The Hongo campus of Japan’s most prestigious school, The University of Tokyo, is quite beautiful, as is the neighborhood surrounding it. Once the home of Edo era feudal lords, the Maeda Family, the campus still includes remnants of those bygone days. Today, let’s take a stroll around the campus, and visit some interesting spots in the area, as well.
Before visiting the campus, let’s drop by the small Hoshin-ji Temple and its monument to Meiji-Taisho era writer Ichiyo Higuchi. It is on the left side of Hongo Dori Street, between Hongo 3-chome and Hongo Yayoi. Ichiyo did not live a particularly happy life and she died from tuberculosis at the age of 24. Her struggles helped her develop a strong character and become a good writer, too. Her image has adorned the 5,000-yen bank note since 2004.
Now, let’s visit the campus. Walking toward Hongo Yayoi on Hongo Dori you can find a very big, old-fashioned, red gate on the right side of the street. This is the famous Akamon (Red Gate) of The University of Tokyo. There are many book shops on this street, as well as reasonable priced restaurants for students, too.
On campus, the Yasuda Koudo Lecture Hall is one you should visit, mainly for its history. It was here in 1968-69 that students engaged in hard fought battles with the police and authorities as students blockaded the hall and took control of it. Afterwards it was closed for a long period of time. It was an incident that I will never forget. Many students and protestors were arrested during the standoff. You can still see pot marks on the wall from the violence that took place.
Also on the campus is the small and very peaceful Sanshiro Pond just beside the Yasuda Lecture Hall. There are many carp and birds playing here. And also some international students relaxing and chatting during their lunchtime. They might not know anything about what happened long ago at the Yasuda building. You can walk around this pond within 10 minutes or so.
As you continue your stroll through the campus, you will find many bronze statues of former professors and presidents of the university.
Now, let’s exit the campus by passing through the back gate, the Yayoi Gate.
Diagonally across from the gate, you can find the small Yumeji Museum. The museum includes a Taisho era-like café, the Minatoya Cafe. Admission is 900 yen for the museum. Yumeji painted many ennui and unique women who seem somehow very different from modern day women. All of the women in his paintings have soft lines and very thin shoulders. But their eyes are all strong, seeming to wish for their own happiness or a lover. These ladies are still in the corner of this museum and waiting and waiting and waiting… (Note: Yumeji Museum does not allow any photo to be taken inside the museum). Yumeji Museum: 2-4-2 Yayoi Bunkyo-ku Tokyo (website in Japanese)

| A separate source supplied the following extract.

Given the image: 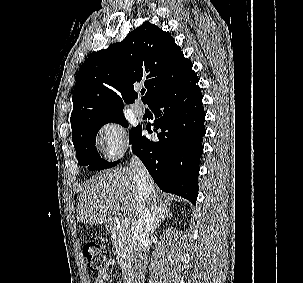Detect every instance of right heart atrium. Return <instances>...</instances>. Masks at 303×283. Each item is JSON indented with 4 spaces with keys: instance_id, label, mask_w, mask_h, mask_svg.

After a 10 minute walk down Koto-toi Dori from the Museum we come to Nezu Shrine and Otome Inari Shrine together. They too are not big shrines, but very traditional. During the azalea season (late April-early May) they are very beautiful. Although Nezu Shrine is for the worship of a Shinto God, Otome Shrine is for the worship of the Goddess of Rice. By the way, you can find a very tiny but nice book store in front of this shrine’s main gate.